For reviewers, this is the actual API change. The rest is string replace.

sun’s picture

ugh, I couldn't disagree more.

The method names randomString() and randomName() are technically correct. The actual problem are:

1) People do not read their documentation.

2) People do not properly account for character escaping in their tests.

It is not randomString() that is causing test failures. It is poorly written test and assertion code that is causing the test failures.

Tests absolutely must take string escaping/sanitization into account. Renaming the methods in the way proposed will only lead to developers using the wrong "safe" function everywhere.

This won't fix for me.

andypost’s picture

The method names randomString() and randomName() are technically correct.

This correct only for some developers, so let's make it more saner for others

xjm’s picture

@sun is correct in #8 that the problem is carbon- and not silicon-based. However:

  1. Giving developers more obvious method names is good DX. In a perfect world devs would always consider the implications of using any random character vs. alphanumeric. However, people are only human, and experience shows us that patches with misuse of randomString() slip past reviewers all the time and break QA all the time. Adding the word "unsafe" improves DX by making it abundantly clear that they need to take something else into consideration.

  2. The current method documentation is sadly lacking, so it's not just people being stupid. I'd like to backport the docs improvements I have here.

I'm open to only renaming randomString(), but I think a docs fix by itself would not remove this headache.

djdevin’s picture

I agree with sun in #8, String is inherently unsafe in any language (outside of Drupal, outside of PHP), and that shouldn't have to be stated in the function name.

Also, I don't think it's possible to define "unsafe" or "safe" without context (markup, mysql...). Renaming random* to either of these means that there is a chance that the function will not do what it says it will do.

I would only agree with randomPossiblyUnsafeString() and randomProbablySafeString() :p

sun’s picture

Issue tags: +API change

Thinking about this some more, I personally could only accept a name change for randomName() [if that helps in any way].

The problem is that people should use randomString() wherever appropriate. And that means almost everywhere.

Each of those random test failures means that character escaping/sanitization was not considered at all in a test.

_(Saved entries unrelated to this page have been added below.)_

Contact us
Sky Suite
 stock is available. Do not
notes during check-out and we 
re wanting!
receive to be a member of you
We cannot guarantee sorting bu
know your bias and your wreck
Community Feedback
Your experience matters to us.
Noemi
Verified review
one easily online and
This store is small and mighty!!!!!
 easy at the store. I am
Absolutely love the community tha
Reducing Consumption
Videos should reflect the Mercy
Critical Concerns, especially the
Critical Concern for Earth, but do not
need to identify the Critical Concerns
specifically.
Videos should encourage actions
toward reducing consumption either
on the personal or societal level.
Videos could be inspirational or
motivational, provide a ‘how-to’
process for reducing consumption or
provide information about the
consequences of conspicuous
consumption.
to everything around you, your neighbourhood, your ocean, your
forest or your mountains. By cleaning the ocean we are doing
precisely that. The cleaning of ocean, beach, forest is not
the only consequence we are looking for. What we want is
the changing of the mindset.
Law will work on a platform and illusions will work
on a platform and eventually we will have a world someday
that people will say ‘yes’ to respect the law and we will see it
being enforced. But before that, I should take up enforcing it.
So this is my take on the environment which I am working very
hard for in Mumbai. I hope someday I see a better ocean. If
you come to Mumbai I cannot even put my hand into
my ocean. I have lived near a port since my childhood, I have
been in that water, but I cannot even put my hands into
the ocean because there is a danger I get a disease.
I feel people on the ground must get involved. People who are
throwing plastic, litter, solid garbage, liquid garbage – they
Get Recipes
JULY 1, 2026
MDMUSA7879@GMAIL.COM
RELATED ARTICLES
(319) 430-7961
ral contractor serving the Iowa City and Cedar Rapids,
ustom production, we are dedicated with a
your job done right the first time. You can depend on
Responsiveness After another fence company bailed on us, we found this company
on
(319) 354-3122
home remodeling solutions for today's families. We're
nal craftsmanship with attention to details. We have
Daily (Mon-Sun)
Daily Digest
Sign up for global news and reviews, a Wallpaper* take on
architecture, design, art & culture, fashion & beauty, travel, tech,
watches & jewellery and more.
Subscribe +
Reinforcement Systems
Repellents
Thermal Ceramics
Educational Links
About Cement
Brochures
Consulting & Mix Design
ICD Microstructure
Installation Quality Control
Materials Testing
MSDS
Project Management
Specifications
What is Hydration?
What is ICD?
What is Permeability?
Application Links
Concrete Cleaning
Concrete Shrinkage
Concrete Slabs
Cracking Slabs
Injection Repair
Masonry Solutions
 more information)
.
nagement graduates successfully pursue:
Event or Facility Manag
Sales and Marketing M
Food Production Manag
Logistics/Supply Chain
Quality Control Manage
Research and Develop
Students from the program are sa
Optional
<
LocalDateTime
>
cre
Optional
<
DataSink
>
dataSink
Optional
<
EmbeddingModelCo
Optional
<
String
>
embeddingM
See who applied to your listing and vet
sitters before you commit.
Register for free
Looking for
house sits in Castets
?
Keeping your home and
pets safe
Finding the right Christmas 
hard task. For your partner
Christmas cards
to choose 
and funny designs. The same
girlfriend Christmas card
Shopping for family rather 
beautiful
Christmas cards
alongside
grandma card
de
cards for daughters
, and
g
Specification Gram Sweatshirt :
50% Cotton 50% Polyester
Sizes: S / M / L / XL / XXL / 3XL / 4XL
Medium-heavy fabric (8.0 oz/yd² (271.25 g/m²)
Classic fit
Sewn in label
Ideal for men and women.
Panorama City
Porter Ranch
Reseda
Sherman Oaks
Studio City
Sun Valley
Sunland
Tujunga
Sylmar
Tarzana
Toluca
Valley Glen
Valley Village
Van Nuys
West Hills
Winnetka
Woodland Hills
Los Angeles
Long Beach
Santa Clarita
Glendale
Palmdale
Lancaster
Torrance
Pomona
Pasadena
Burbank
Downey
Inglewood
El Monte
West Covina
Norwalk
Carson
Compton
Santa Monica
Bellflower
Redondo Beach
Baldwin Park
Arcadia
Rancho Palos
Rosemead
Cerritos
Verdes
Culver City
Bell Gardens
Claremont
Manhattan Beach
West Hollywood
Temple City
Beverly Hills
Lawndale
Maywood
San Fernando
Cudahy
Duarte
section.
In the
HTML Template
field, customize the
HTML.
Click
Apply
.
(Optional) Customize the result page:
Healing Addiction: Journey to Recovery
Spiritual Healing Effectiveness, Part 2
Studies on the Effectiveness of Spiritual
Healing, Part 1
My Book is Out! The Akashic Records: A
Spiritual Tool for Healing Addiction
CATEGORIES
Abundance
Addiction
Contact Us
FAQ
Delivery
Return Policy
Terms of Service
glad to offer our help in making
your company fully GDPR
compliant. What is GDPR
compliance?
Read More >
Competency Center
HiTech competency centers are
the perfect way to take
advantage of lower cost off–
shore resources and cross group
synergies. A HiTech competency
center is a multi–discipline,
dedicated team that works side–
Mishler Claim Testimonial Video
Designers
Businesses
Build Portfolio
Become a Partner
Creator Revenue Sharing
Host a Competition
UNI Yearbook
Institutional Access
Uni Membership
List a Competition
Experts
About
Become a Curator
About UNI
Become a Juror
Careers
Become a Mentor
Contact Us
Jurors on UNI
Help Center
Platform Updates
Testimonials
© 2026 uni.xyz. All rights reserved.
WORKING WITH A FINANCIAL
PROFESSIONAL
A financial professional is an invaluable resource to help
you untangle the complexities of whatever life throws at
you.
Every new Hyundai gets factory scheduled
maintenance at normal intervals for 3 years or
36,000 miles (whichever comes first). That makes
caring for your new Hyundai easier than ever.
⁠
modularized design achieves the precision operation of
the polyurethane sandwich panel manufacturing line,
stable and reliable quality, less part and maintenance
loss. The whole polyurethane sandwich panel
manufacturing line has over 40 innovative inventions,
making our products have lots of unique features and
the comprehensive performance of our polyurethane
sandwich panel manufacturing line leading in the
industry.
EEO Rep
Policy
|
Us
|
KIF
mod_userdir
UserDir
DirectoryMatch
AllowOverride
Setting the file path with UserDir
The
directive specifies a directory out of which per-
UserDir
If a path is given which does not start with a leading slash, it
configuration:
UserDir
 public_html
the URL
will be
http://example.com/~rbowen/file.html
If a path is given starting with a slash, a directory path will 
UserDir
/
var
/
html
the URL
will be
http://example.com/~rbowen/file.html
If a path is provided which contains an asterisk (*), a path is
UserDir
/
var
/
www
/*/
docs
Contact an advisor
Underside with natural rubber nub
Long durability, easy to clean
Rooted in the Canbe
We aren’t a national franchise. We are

But developers have to write tests that properly take security into account.

The only exception to randomString() are places in which a machine name input field or the like needs to be populated, which has a limited range of allowed characters. That is the only reason why randomName() exists.

I strongly object to the original presumption that is made here. Developers (and also reviewers) need to use randomString(), and everyone has to think about security. randomString() is what you use, always. randomName() is the exception, and needs a valid reason for being used.

We can:

  1. Certainly improve the documentation for both.
  2. Consider to change the name of randomName() into randomLimitedName() or similar, so at to clarify for everyone that this is the exception, and whenever you do not see randomString(), there needs to be a reason for why a test does not care for security.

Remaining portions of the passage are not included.